Now he was talking most excellent sense; I twisted round from my prone position to cry agreement, and gave my backside a nasty twinge.
"Indeed, sir," says I. "The sooner I can reach England —"
"I wasn't thinking of quite so far as that; not just yet awhile. I know you're all on fire to get home, which is why you say you slipped away in New Orleans in the first place. Pity you allowed yourself to be … uh … distracted along the way. However, since you did, and have broken federal laws in the process, it puts a different complexion on things. For me, you could go home now, but it's not that simple. The way I see it, my government — my country — needs you; they still want you down in New Orleans to give evidence against the crew of — the BaIlioI College, wasn't it? Your testimony, as I understand it, can put those gentlemen where they belong —"
"But,
Mr Lincoln, there is evidence enough against them without me," I cried, all a-sweat again.
"Well, perhaps there may be, but a little more won't hurt, if it makes certain of them. After all, that was why you sailed with them, why you risked your hide as an agent, wasn't it?" He was smiling down at me. "To bring them to book, to strike another blow against the slave trade?"
"Oh, of course, to be sure, but … well … er …"
"You're perhaps reluctant to go back to New Orleans because you feel it may be unsafe for you, after … recent events?."
"Exactly! You're absolutely right, sir …"
"Have no fear of that," says he. "No one is going to connect the eminently respectable Lieutenant Comber, R.N., with all those goings on far away up the river. That was the work of some scoundrel called Arnold FitzPrescott or Prescott FitzArnold or someone. And if anyone did connect them, I can assure you there would be no lack of influence working on your behalf to keep you out of trouble — there are enough sympathetic ears in high places in the federal government to see to that at need. Provided, of course, that you are doing your duty by that same government — and, incidentally, by your own."
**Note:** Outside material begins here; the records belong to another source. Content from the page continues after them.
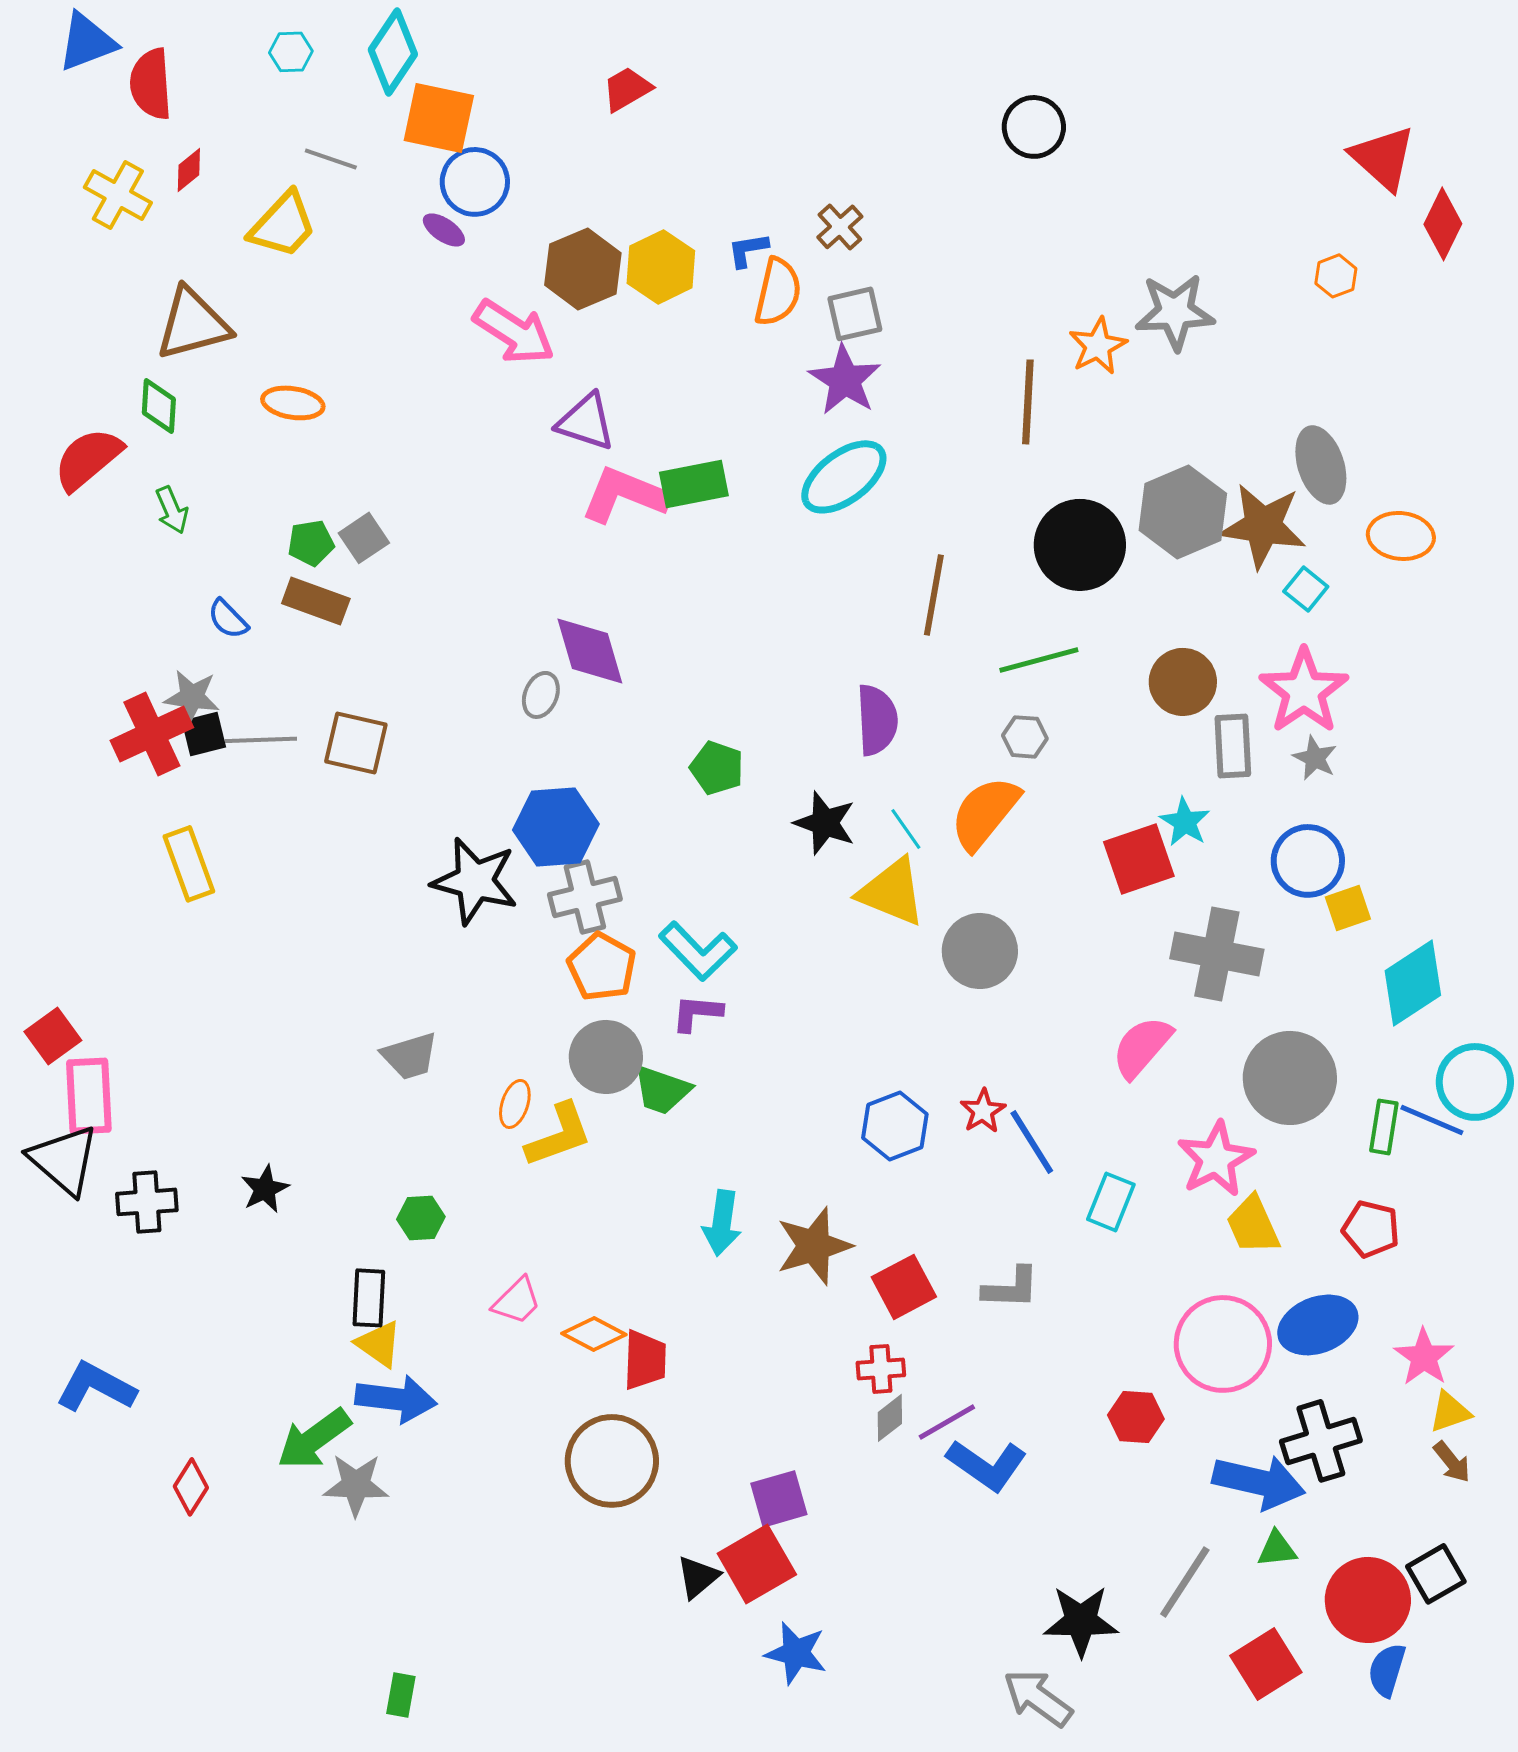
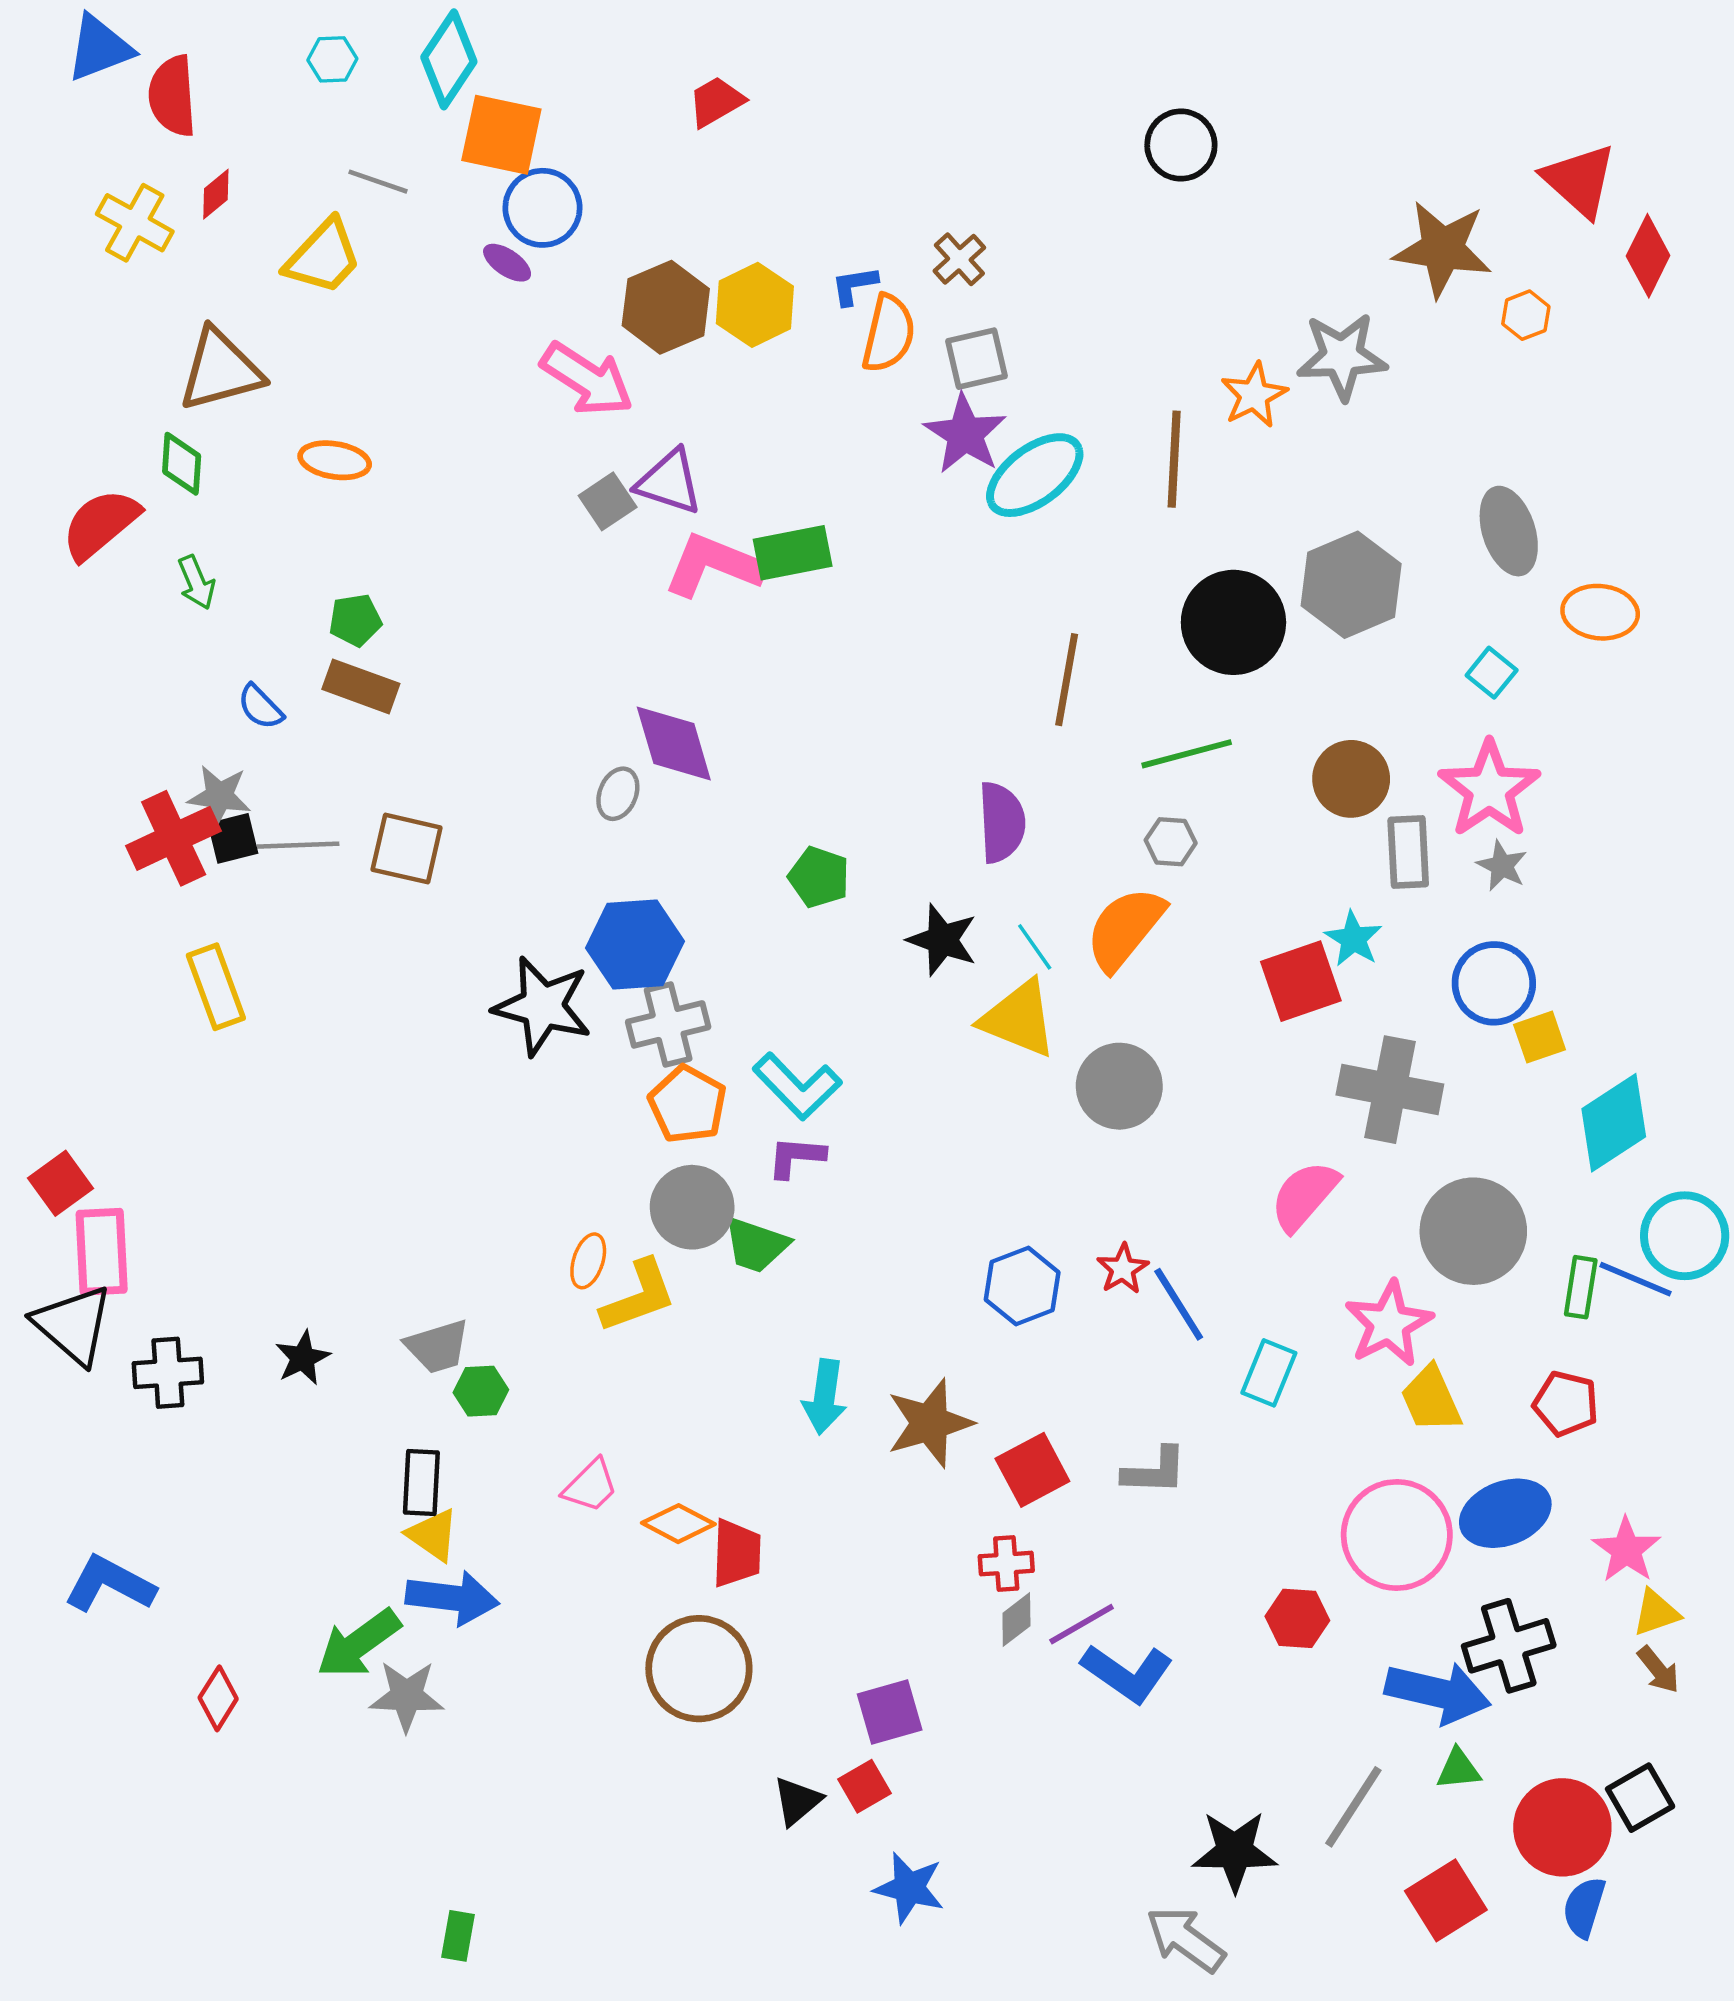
cyan ellipse: (844, 477) -> (1035, 475), moved
brown star: (1263, 526) -> (1442, 249), moved
gray square: (364, 538) -> (608, 501), moved
gray trapezoid: (410, 1056) -> (437, 1347), moved
red square: (757, 1564) -> (865, 1786), size x0.6

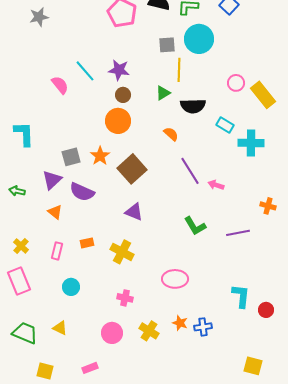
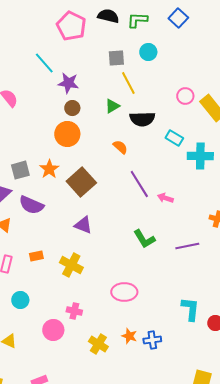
cyan circle: (199, 39) -> (148, 52), size x0.6
yellow line: (179, 70) -> (128, 83), turned -30
cyan line: (85, 71) -> (44, 63), moved
pink circle: (112, 333) -> (53, 330), moved

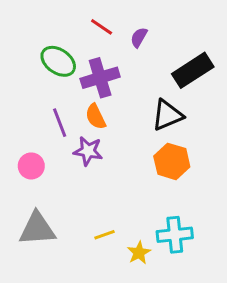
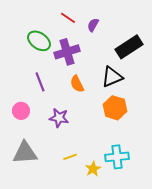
orange semicircle: (96, 117) -> (77, 84), moved
purple star: (88, 151) -> (59, 118), moved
By George, this was desperate; I had to talk him out of it somehow, without raising more suspicions of me than he had already.
"Even so, Mr Lincoln, I'm sure it would be best if I could proceed home directly. The case against the Balliol College can surely be proved without my help."
"Well, I daresay, but that's not the point any longer. This is quite a delicate situation, you know. See here: I've stood up for you tonight — and for that girl — helped you both to break my country's laws, and broken 'em myself, in a just, fine cause which I believe to be in my country's true interest. And if it ever got out — which I pray to the Lord it won't — there is enough antislavery sentiment in our federal government to ensure that it would all be winked at, and no more said. But they're not going to wink if I, a Congressman, help a witness in an important case to avoid his duty. That's why I'm bound to send you back to Orleans. Believe me, you have nothing to fear there — you can say your piece in the witness box, and then go home as fast as my distant influence and that of grateful friends will send you."